Livres audio gratuits pour 'Platon' :


PLATON – Le Second Hippias (Version 2)

Donneuse de voix : Domi | Durée : 57min | Genre : Philosophie


Socrate Musee du Louvre

Il n’existe pas de datation, ni de l’écriture du dialogue, ni de la date de ce dernier. Le Second Hippias, traduit aussi par Hippias mineur est considéré comme une œuvre de (relative) jeunesse de Platon pour des raisons essentiellement stylistiques. (d’après Wikipédia)

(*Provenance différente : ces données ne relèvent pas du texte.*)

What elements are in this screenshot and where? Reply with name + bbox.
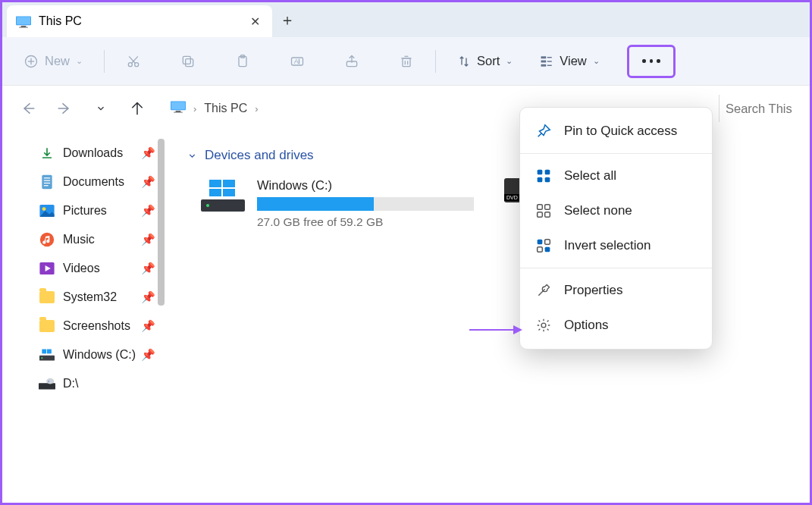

Le texte qui traite du mensonge peut se réduire à deux propositions :
1° Au fond il n’y a pas de différence entre le menteur et l’homme sincère, celui qui sait la vérité sans la dire ne la sachant pas moins que celui qui la sait et la dit.
2° Le menteur, celui qui trompe sciemment et volontairement ses semblables, vaut mieux que celui qui les trompe involontairement et en se trompant lui-même ; car ce dernier est inférieur au premier en science et en volonté. D’où il suit que l’homme volontairement injuste, qui, connaissant le bien, prémédite le mal et l’accomplit, est meilleur que l’homme involontairement injuste, qui, faute de lumières prend le mal pour le bien et fait l’un pour l’autre. (d’après Wikisource)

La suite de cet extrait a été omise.